Un freelance que je connais bien, développeur backend avec 8 ans d'expérience, a commencé sa carrière indépendante à 250 euros par jour. Il trouvait ça correct. Il a mis trois ans à réaliser qu'il facturait moins qu'un junior en portage salarial, charges comprises. Quand il a enfin osé monter à 550 euros, il n'a perdu aucun client. Zéro. Ce genre d'histoire, j'en entends une toutes les deux semaines.
Le TJM (taux journalier moyen) est probablement la variable la plus importante de ton activité freelance, et pourtant c'est celle qu'on fixe le plus souvent au doigt mouillé, par rapport à ce qu'un pote pratique, ou par peur de 'ne pas être compétitif'. Ce biais coûte cher. Voici comment sortir de cette logique.
Partir du chiffre d'affaires cible, pas du marché
La première erreur classique : regarder les forums, les grilles tarifaires LinkedIn, et s'aligner. C'est partir du mauvais bout. Le bon raisonnement commence par tes contraintes financières personnelles.

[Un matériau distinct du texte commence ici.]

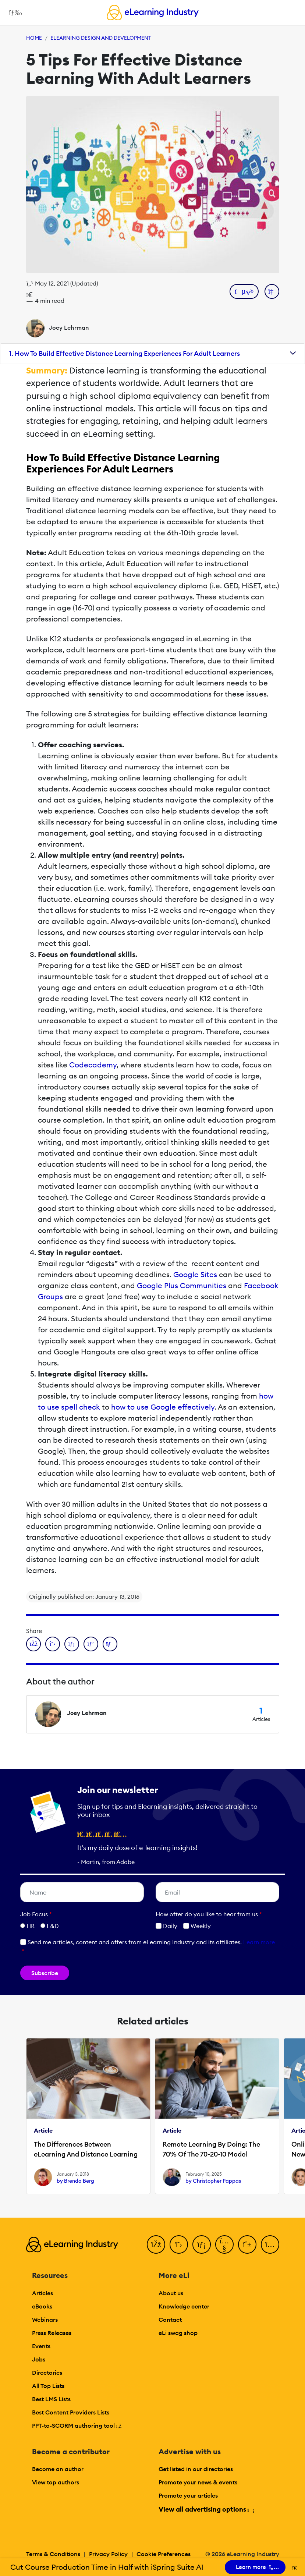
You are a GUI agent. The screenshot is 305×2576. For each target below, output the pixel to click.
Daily (166, 1926)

Exercice simple. Tu veux dégager 4 000 euros nets par mois après charges (cotisations, mutuelle, prévoyance, un petit matelas d'épargne). En micro-entreprise ou en SASU, le calcul diffère, mais admettons que ton taux de charges effectif est autour de 45 %. Ton CA mensuel cible est donc environ 7 300 euros. Maintenant, combien de jours facturables as-tu réellement dans le mois ? Pas 22. Entre les jours de prospection, d'admin, de formation, de maladie, de vacances, la réalité se situe plutôt autour de 14 à 16 jours facturables. Fais le calcul : 7 300 / 15 = 487 euros par jour. C'est ton plancher. Ton TJM minimum incompressible.
Beaucoup s'arrêtent là. C'est insuffisant. Ce plancher ne prend pas en compte la valeur que tu apportes au client, ni le positionnement que tu veux occuper sur ton marché.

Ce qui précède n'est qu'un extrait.